### About this exercise
In which lines of the data does the string "agent" appear? Copy every one.

╔══

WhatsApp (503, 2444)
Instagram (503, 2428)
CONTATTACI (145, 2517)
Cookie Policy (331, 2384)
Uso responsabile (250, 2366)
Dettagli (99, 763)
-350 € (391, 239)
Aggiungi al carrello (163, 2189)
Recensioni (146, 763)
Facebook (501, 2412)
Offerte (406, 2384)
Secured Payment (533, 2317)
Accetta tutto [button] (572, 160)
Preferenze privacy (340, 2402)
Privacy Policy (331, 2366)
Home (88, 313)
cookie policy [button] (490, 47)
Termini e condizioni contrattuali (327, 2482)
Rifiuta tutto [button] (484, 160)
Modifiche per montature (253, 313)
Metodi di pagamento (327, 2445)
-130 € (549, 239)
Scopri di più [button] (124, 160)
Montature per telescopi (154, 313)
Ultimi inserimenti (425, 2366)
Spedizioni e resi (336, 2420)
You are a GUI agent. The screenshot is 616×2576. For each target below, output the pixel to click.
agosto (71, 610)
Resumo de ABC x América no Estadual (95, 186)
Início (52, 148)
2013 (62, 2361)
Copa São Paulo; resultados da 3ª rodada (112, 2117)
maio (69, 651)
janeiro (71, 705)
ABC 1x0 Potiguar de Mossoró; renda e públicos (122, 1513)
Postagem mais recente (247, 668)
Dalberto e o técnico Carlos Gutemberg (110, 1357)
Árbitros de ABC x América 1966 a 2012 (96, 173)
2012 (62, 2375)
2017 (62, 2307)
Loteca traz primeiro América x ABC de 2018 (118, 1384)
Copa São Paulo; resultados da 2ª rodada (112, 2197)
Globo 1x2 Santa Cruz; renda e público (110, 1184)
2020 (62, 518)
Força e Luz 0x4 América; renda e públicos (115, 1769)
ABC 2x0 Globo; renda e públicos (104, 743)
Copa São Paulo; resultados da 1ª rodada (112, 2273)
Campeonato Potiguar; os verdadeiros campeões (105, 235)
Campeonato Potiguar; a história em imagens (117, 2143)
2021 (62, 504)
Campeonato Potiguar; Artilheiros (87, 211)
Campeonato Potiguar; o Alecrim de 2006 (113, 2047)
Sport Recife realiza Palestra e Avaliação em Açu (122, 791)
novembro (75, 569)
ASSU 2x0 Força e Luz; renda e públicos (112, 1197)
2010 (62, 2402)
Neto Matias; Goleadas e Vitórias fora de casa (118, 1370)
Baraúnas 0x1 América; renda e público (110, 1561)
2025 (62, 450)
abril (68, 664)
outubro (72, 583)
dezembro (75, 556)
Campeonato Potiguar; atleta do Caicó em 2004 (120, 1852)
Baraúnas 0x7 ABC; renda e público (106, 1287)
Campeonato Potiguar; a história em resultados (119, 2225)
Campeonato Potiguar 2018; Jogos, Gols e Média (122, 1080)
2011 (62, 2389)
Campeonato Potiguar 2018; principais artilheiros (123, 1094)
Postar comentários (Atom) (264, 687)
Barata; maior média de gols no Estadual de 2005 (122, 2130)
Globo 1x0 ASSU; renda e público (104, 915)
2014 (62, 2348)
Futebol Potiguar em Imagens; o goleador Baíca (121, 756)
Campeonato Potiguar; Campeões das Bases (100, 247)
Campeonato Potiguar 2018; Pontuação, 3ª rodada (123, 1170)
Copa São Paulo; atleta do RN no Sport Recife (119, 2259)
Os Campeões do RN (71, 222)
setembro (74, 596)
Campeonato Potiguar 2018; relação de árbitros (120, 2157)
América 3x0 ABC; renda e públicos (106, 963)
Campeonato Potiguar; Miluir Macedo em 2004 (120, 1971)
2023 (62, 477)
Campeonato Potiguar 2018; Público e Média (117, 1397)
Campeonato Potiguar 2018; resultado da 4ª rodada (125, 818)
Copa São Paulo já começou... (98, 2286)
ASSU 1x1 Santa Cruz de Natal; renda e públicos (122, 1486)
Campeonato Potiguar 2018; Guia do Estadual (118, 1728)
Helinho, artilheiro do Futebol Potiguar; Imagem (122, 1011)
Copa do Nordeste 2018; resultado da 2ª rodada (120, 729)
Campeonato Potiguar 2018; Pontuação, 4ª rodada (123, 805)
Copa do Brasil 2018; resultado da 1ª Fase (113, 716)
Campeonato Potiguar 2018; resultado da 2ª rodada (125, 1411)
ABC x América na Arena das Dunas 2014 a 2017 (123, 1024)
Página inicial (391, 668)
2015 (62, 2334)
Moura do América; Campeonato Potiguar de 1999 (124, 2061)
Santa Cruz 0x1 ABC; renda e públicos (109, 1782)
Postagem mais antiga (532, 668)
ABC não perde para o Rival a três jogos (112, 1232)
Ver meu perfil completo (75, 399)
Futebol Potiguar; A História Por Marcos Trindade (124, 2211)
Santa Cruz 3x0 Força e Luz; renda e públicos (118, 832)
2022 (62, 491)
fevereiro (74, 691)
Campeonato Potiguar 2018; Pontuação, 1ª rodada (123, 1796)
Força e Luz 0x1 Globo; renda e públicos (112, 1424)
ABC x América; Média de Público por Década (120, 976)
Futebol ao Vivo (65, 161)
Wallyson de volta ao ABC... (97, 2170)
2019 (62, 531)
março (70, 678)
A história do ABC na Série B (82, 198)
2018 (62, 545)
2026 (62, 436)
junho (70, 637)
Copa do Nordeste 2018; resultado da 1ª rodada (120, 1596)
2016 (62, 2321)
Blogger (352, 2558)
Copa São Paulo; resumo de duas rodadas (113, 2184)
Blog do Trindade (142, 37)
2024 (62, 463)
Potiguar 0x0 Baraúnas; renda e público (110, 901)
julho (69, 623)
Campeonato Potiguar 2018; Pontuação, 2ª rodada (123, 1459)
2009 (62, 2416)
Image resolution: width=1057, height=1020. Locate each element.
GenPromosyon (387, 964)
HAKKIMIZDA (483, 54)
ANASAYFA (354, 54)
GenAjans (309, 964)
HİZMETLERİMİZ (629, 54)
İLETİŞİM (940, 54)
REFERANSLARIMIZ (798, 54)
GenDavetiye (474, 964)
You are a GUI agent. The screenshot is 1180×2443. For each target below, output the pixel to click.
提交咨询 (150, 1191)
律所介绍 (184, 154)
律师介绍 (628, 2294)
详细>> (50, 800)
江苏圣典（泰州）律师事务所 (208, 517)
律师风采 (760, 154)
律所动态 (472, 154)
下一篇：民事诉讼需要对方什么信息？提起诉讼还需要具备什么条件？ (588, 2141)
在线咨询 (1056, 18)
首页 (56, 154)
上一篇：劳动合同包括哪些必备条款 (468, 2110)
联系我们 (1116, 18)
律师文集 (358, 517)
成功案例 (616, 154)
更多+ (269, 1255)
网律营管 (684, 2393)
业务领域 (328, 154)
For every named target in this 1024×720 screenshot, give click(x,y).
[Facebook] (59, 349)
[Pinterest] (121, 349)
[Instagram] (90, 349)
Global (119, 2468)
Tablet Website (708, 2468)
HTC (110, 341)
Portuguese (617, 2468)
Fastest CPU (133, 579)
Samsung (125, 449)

╚══

### Written answer
You are a GUI agent. The screenshot is 616×2576. For each target below, output the pixel to click.
You are a GUI agent. The screenshot is 1180×2443. For each target below, output the pixel to click.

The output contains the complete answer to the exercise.